Hong bao, is the traditional present given by the Chinese to “children” during the Spring Festival (which is in fact what Chinese New Year is, in China). Children comes in quote marks because until you’re married, you’re still a child for this festival and that means you can collect hong bao throughout your bachelorhood even if you’re old enough to be someone else’s dad. You should also dole out hong bao to those who’ve served you well during the year, such as bar staff in your regular haunt or security in your building.
What is hong bao? It’s literally a red envelope, but as envelopes don’t make for exciting gifts anywhere in the world, the envelope should be stuffed with cash. How much cash? Not too little and not too much, is the universal guide given here which isn’t terribly helpful but is accurate nonetheless. Basically too little is a number that the recipient would consider insulting, so don’t start handing out 1 RMB notes in the city and expect people to love you for it. And too much is a number that would make the recipient indebted to you and thus resent you for your gift rather than appreciate it, base your gifts on roughly the salary you think that person would be earning and make sure it’s no more than a day’s pay(ish – see below).
As a security guard would normally earn around 1,500 RMB a month, 50 RMB is about right.

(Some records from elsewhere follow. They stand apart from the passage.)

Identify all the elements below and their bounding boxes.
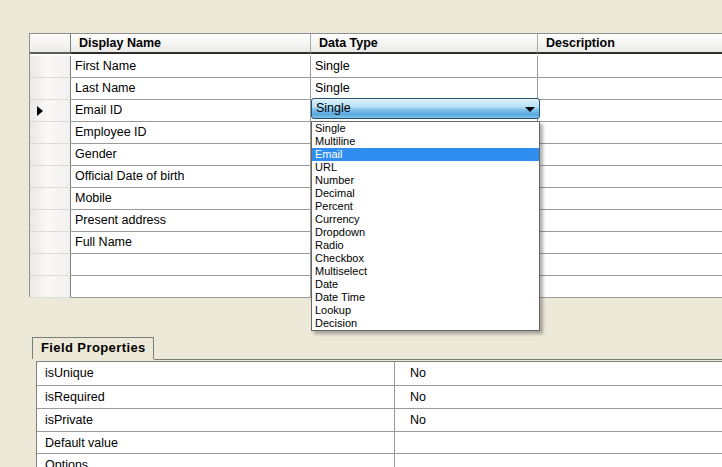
- cell-display_name-1[interactable]: Last Name: [71, 78, 311, 100]
- dropdown-option-currency[interactable]: Currency: [312, 213, 539, 226]
- property-value[interactable]: No: [410, 386, 426, 408]
- dropdown-option-number[interactable]: Number: [312, 174, 539, 187]
- row-header-0[interactable]: [30, 56, 71, 78]
- cell-display_name-8[interactable]: Full Name: [71, 232, 311, 254]
- property-row-isprivate: isPrivateNo: [37, 409, 722, 432]
- cell-description-0[interactable]: [538, 56, 722, 78]
- dropdown-option-single[interactable]: Single: [312, 122, 539, 135]
- row-header-8[interactable]: [30, 232, 71, 254]
- cell-description-10[interactable]: [538, 276, 722, 298]
- property-label: Default value: [45, 432, 118, 453]
- column-header-display_name[interactable]: Display Name: [71, 34, 311, 54]
- row-header-3[interactable]: [30, 122, 71, 144]
- property-divider: [394, 386, 395, 408]
- cell-description-8[interactable]: [538, 232, 722, 254]
- dropdown-option-radio[interactable]: Radio: [312, 239, 539, 252]
- property-label: isRequired: [45, 386, 105, 408]
- fields-grid: Display NameData TypeDescription First N…: [29, 33, 722, 297]
- cell-display_name-2[interactable]: Email ID: [71, 100, 311, 122]
- data-type-dropdown-list: SingleMultilineEmailURLNumberDecimalPerc…: [311, 121, 540, 331]
- property-divider: [394, 362, 395, 385]
- dropdown-option-checkbox[interactable]: Checkbox: [312, 252, 539, 265]
- cell-description-4[interactable]: [538, 144, 722, 166]
- cell-display_name-9[interactable]: [71, 254, 311, 276]
- current-row-arrow-icon: [37, 106, 43, 116]
- cell-description-7[interactable]: [538, 210, 722, 232]
- dropdown-option-email[interactable]: Email: [312, 148, 539, 161]
- column-header-data_type[interactable]: Data Type: [311, 34, 538, 54]
- cell-description-1[interactable]: [538, 78, 722, 100]
- cell-display_name-7[interactable]: Present address: [71, 210, 311, 232]
- property-row-default-value: Default value: [37, 432, 722, 454]
- cell-description-2[interactable]: [538, 100, 722, 122]
- property-label: isUnique: [45, 362, 94, 385]
- combobox-value: Single: [316, 101, 351, 115]
- dropdown-option-url[interactable]: URL: [312, 161, 539, 174]
- property-label: isPrivate: [45, 409, 93, 431]
- cell-description-3[interactable]: [538, 122, 722, 144]
- property-divider: [394, 409, 395, 431]
- cell-display_name-10[interactable]: [71, 276, 311, 298]
- tab-field-properties-label: Field Properties: [41, 340, 146, 355]
- property-row-isrequired: isRequiredNo: [37, 386, 722, 409]
- property-divider: [394, 454, 395, 467]
- field-properties-table: isUniqueNoisRequiredNoisPrivateNoDefault…: [36, 361, 722, 467]
- row-header-10[interactable]: [30, 276, 71, 298]
- property-value[interactable]: No: [410, 362, 426, 385]
- cell-display_name-0[interactable]: First Name: [71, 56, 311, 78]
- property-value[interactable]: No: [410, 409, 426, 431]
- cell-data_type-1[interactable]: Single: [311, 78, 538, 100]
- row-header-1[interactable]: [30, 78, 71, 100]
- row-header-5[interactable]: [30, 166, 71, 188]
- dropdown-option-multiline[interactable]: Multiline: [312, 135, 539, 148]
- combobox-dropdown-arrow-icon[interactable]: [525, 107, 535, 112]
- grid-corner-cell[interactable]: [30, 34, 71, 54]
- dropdown-option-decimal[interactable]: Decimal: [312, 187, 539, 200]
- property-row-options: Options: [37, 454, 722, 467]
- dropdown-option-dropdown[interactable]: Dropdown: [312, 226, 539, 239]
- tab-field-properties[interactable]: Field Properties: [32, 337, 154, 359]
- cell-description-5[interactable]: [538, 166, 722, 188]
- dropdown-option-date-time[interactable]: Date Time: [312, 291, 539, 304]
- cell-display_name-6[interactable]: Mobile: [71, 188, 311, 210]
- cell-display_name-4[interactable]: Gender: [71, 144, 311, 166]
- cell-display_name-3[interactable]: Employee ID: [71, 122, 311, 144]
- cell-display_name-5[interactable]: Official Date of birth: [71, 166, 311, 188]
- row-header-4[interactable]: [30, 144, 71, 166]
- cell-description-9[interactable]: [538, 254, 722, 276]
- dropdown-option-multiselect[interactable]: Multiselect: [312, 265, 539, 278]
- row-header-7[interactable]: [30, 210, 71, 232]
- tabstrip-divider: [154, 359, 722, 360]
- dropdown-option-decision[interactable]: Decision: [312, 317, 539, 330]
- row-header-9[interactable]: [30, 254, 71, 276]
- cell-data_type-0[interactable]: Single: [311, 56, 538, 78]
- row-header-6[interactable]: [30, 188, 71, 210]
- cell-description-6[interactable]: [538, 188, 722, 210]
- data-type-combobox[interactable]: Single: [311, 98, 540, 119]
- row-header-2[interactable]: [30, 100, 71, 122]
- property-row-isunique: isUniqueNo: [37, 362, 722, 386]
- dropdown-option-percent[interactable]: Percent: [312, 200, 539, 213]
- table-designer-window: Display NameData TypeDescription First N…: [0, 0, 722, 467]
- property-divider: [394, 432, 395, 453]
- property-label: Options: [45, 454, 88, 467]
- dropdown-option-lookup[interactable]: Lookup: [312, 304, 539, 317]
- column-header-description[interactable]: Description: [538, 34, 722, 54]
- dropdown-option-date[interactable]: Date: [312, 278, 539, 291]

But… you should give hong bao in multiples of 8 so that the money can be considered “lucky” and 40 RMB is no good, because 4 is the number of death (the Chinese word for four and death are the same with slightly different accentual pronunciation) so 80 RMB would be the right way to go, and 88 RMB would be even better.
Why security guards for my example? Well because in my building these guys aren’t very helpful for most of the year, they pretend to not see you when you are loaded down with bags and can’t open the door. They ignore me on my way in and out of the building, but this week they’ve been falling over themselves, in expectations of hong bao, to help me out. Well I’ve got some bad news for them 51 weeks of no service is not cancelled out by a week of butt kissing, so they are going to be sadly out of luck come the New Year.